8 Replies to “Island und Verkehr”

  1. Die ganzen hochbeinigen 4×4 sind im Falle von Fahrfehlern oder Windböen noch mehr gefährdet einen Abgang vom Straßendamm in die seitlichen Geröllfelder zu machen. Wenn man an den Autowerkstätten vorbeifähren ist gab es doch einige ‚Rollover‘ 4×4 zu bestaunen.
    Da hilft nur einen zurückhaltende und konzentrierte Fahrweise. Nachts überland Fahren hab ich mir in Island verkniffen.
    lg
    Wolfgang

    1. Ich bin viel in Island unterwegs. Bin auch nachts überland gefahren und es ist wirklich kein Spass. Da kann einiges an Getier unterwegs sein und die Schlaglöcher sieht man viel später. Aber was soll’s, wenn man zum Einbruch der Dunkelheit im Quartier sein will. Der September kommt schneller als man denkt

  2. Die Straßeninfo im Web ist sehr wichtig. Da sieht man auch, ob die Straßen ins Hochland schon offen sind. Im Juni können einige noch von der Wintersperre betroffen sein. Und wenn an einer Straße ein Schild mit „ausgenommen 4×4“ steht, dann ist das genau so ernst zu nehmen wie „nächste Tankstelle 386km“, und zwar Schotterpiste. Ich habe Enten-Fahrer gesehen, die das 4×4 Schild und den Hinweis auf tiefe Furten ignoriert haben. Enten schwimmen bekanntlich, und sie sind durch gekommen. Andere, auch große Geländewagen zieren das Gästebuch einer Hütte im Thorsmörk, bei deren Furt der Troll gerne mit Autos spielt und sie auf Grund legt. Das ist meist ein Totalschaden, bei Mietautos ist Wasser explizit von der Versicherung ausgenommen.

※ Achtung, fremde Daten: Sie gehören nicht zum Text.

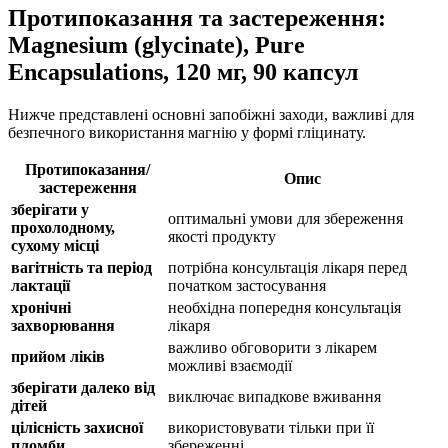
Протипоказання та застереження:
Magnesium (glycinate), Pure
Encapsulations, 120 мг, 90 капсул
Нижче представлені основні запобіжні заходи, важливі для
безпечного використання магнію у формі гліцинату.
Протипоказання/
Опис
застереження
зберігати у
оптимальні умови для збереження
прохолодному,
якості продукту
сухому місці
вагітність та період
потрібна консультація лікаря перед
лактації
початком застосування
хронічні
необхідна попередня консультація
захворювання
лікаря
важливо обговорити з лікарем
прийом ліків
можливі взаємодії
зберігати далеко від
виключає випадкове вживання
дітей
цілісність захисної
використовувати тільки при її
пломби
збереженні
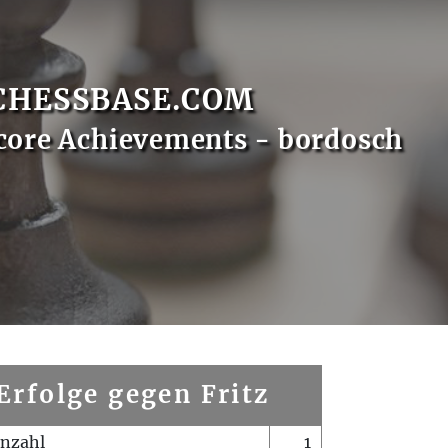
CHESSBASE.COM
core Achievements - bordosch
Erfolge gegen Fritz
enzahl
1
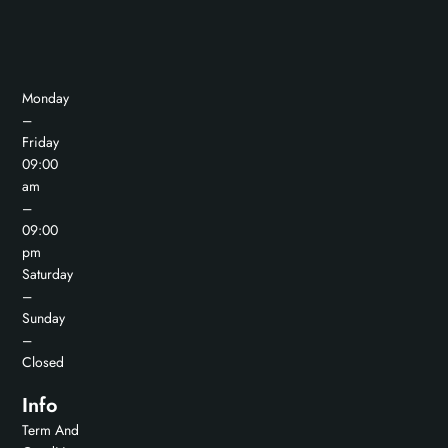
Monday
–
Friday
09:00
am
–
09:00
pm
Saturday
–
Sunday
–
Closed
Info
Term And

    1. F-Pisten mit Furten sind aus meiner Sicht nur was für Leute deren eigenes Fahrzeug das ab kann und die auch auf eine Bergung vorbereitet sind.
      Würder sowas nur im Verbund von mindestens 2-3 Fahrzeugen machen wo die Mannschaften auf sowas eingespielt sind.
      LG
      Wolfgang

      1. Schlaue Entenfahrer fahren im Konvoi und haben einen Unimog dabei, der sie im Zweifel durch die Furt zieht – denn wenn man schweres Gepäck rausnimmt, schwimmt die Ente tatsächlich lange genug, dass man sie ohne Schaden über die Furt ziehen kann. Und ansonsten gibt es Freaks, die die Ente auf 4×4 umbauen: https://youtu.be/a9Mx5ESw23E

      2. Ja, F-Pisten muss man wirklich fahren können. Das sollte man ohne Training und passendes Fahrzeug tunlichst bleiben lassen. Ich kenne Stellen, da holt selbst der Linienbus den Hüttenwirt mit dem LKW, bevor er durch eine geänderte Furt fährt. Die sind ja manchmal nach besonderen Regenereignissen oder Schmelzwasser komplett anders zu fahren.
        Nicht umsonst hat die Straßenaufsicht im Hochland Autos, deren Reifen mir knapp unters Kinn reichen. Die müssen dort durch, wo alle anderen stecken geblieben sind.